ARCHDALE — One of the city of Archdale’s storied institutions is preparing to celebrate a milestone anniversary next month.
The Archdale Public Library is honoring its 50th year serving the city’s residents and will be commemorating several key events in its history over the next several weeks. The original library opened its doors on June 4, 1973. It was a monthslong process, as the newly incorporated municipality had to prioritize the construction of various buildings and organizations.
A core group of Archdale and Trinity residents presented the idea of a local public library to the Archdale City Council in the early 1970s. The council decided that the city, which was incorporated in 1969, could not afford to fund the requested project.
The group in favor of the library held fundraisers and asked for outside donations of equipment, money, furniture and books. In November 1972, the council passed a library ordinance for the city, requiring a board of trustees. The original board included Zeola English, Hazel Hancock, Ruth Miller, Martha Stunda, Marian Tillman and Roy Allen.
Lloyd Taylor provided a home for the library, half of a business-zoned duplex on Main Street, across from where McDonald’s now stands.
The first book was donated by the Beta Sigma chapter of the Alpha Delta Kappa teachers’ sorority. Local historian and genealogist Frances Elkins is credited with early contributions. The library opened with about 4,000 books.
City offices and the library were moved to a facility on Balfour Drive in August 1974. Later, the library vacated its wing at that early facility and moved into the Dewey English House on Main Street.
As the 1980s were coming to a close, Bill and Elizabeth Aldridge saw that the library was outgrowing the Dewey English home on Main Street. They donated their home and property in 1989 as the site for a new and modern library for the city of Archdale. Construction on Archdale’s new library was completed on the current site at 10433 S. Main St. in February 1992.
Matt Shaw was hired as the manager of the Archdale branch of the Randolph County Library in January 2011 and continues in that role presently.
According to Shaw, one surviving member of the original Archdale Library Board of Trustees remains. Martha Stunda of Trinity is the last of that founding group.
Stunda and Shaw were both among the many city residents who paid tribute to the late Marian M. Tillman, Archdale’s first librarian, who died Aug. 7, 2019.
“She and I begged for so many books to begin the library,” Stunda told the Archdale-Trinity News in 2019. “We had to sort through the materials and, with her expertise in cataloging materials, place the items in their proper homes in the library collection.”
The current manager of the library credits Tillman with being a pioneer of education in the Archdale community.

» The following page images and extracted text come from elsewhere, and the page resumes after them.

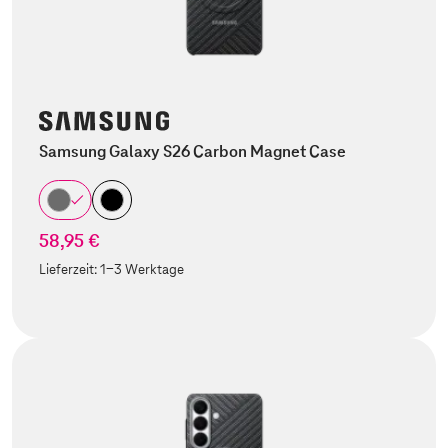
Samsung Galaxy S26 Carbon Magnet Case
58,95 €
Lieferzeit:
1-3 Werktage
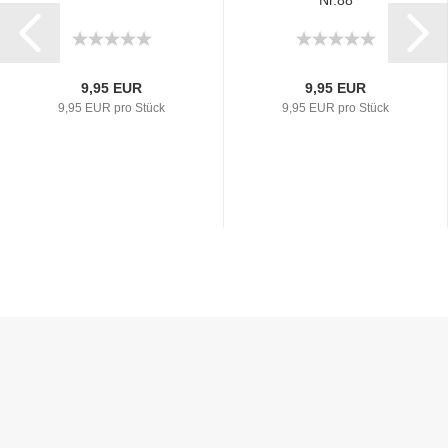
9,95 EUR
9,95 EUR
9,95 EUR pro Stück
9,95 EUR pro Stück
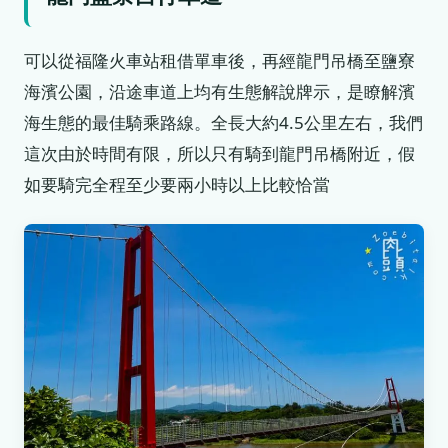
可以從福隆火車站租借單車後，再經龍門吊橋至鹽寮
海濱公園，沿途車道上均有生態解說牌示，是瞭解濱
海生態的最佳騎乘路線。全長大約4.5公里左右，我們
這次由於時間有限，所以只有騎到龍門吊橋附近，假
如要騎完全程至少要兩小時以上比較恰當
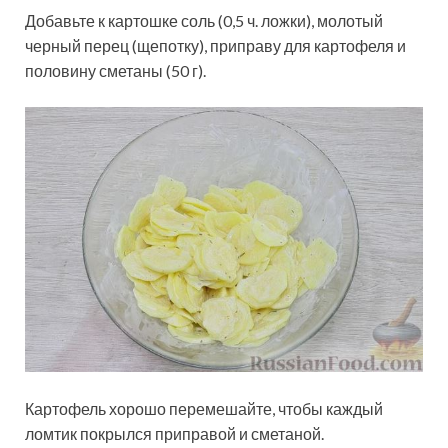
Добавьте к картошке соль (0,5 ч. ложки), молотый
черный перец (щепотку), приправу для картофеля и
половину сметаны (50 г).
Картофель хорошо перемешайте, чтобы каждый
ломтик покрылся приправой и сметаной.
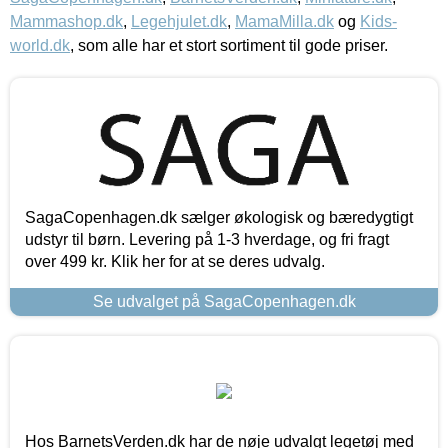
Mammashop.dk
,
Legehjulet.dk
,
MamaMilla.dk
og
Kids-
world.dk
, som alle har et stort sortiment til gode priser.
SagaCopenhagen.dk sælger økologisk og bæredygtigt
udstyr til børn. Levering på 1-3 hverdage, og fri fragt
over 499 kr. Klik her for at se deres udvalg.
Se udvalget på SagaCopenhagen.dk
Hos BarnetsVerden.dk har de nøje udvalgt legetøj med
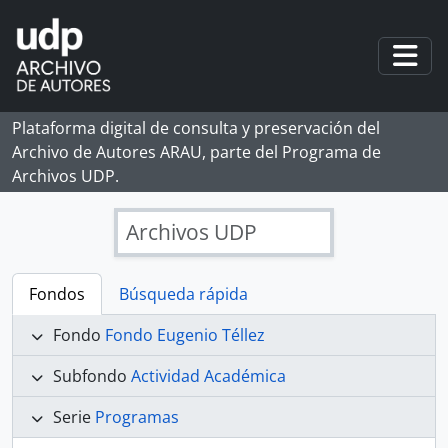
Skip to main content
Togg
Plataforma digital de consulta y preservación del
Archivo de Autores ARAU, parte del Programa de
Archivos UDP.
Archivos UDP
Fondos
Búsqueda rápida
Fondo
Fondo Eugenio Téllez
Subfondo
Actividad Académica
Serie
Programas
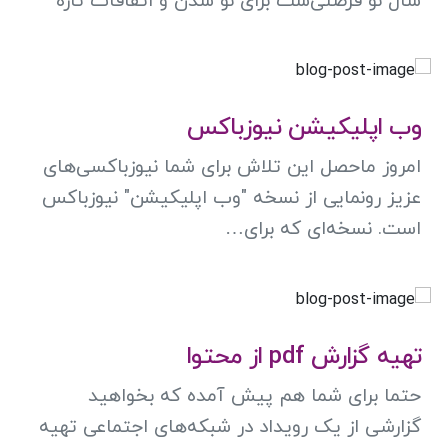
سال نو فرصتی‌ست برای نو شدن و اتفاقات تازه
وب اپلیکیشن نیوزباکس
امروز ماحصل این تلاش برای شما نیوزباکسی‌های
عزیز رونمایی از نسخه "وب اپلیکیشن" نیوزباکس
است. نسخه‌ای که برای…
تهیه گزارش pdf از محتوا
حتما برای شما هم پیش آمده که بخواهید
گزارشی از یک رویداد در شبکه‌های اجتماعی تهیه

“Ms. Tillman was instrumental in founding the Archdale Library,” Shaw said at the time of her passing. “She was a champion of generations of readers, young and old, in Northwest Randolph County and leaves an exceptional legacy of literacy through her career working in libraries, both at Archdale Public Library as well as in the libraries of Randolph County Schools.”
Tillman, as part of the inaugural Archdale Library Board of Trustees, helped oversee the construction of the first library and established its first collection. Tillman was selected to serve as the first librarian of the facility when it opened in 1973.
As the city remembers Tillman, the members of that first board of trustees and everyone who helped make the programs possible that children enjoy today at the library, the A-T News will continue its coverage in June of this celebration.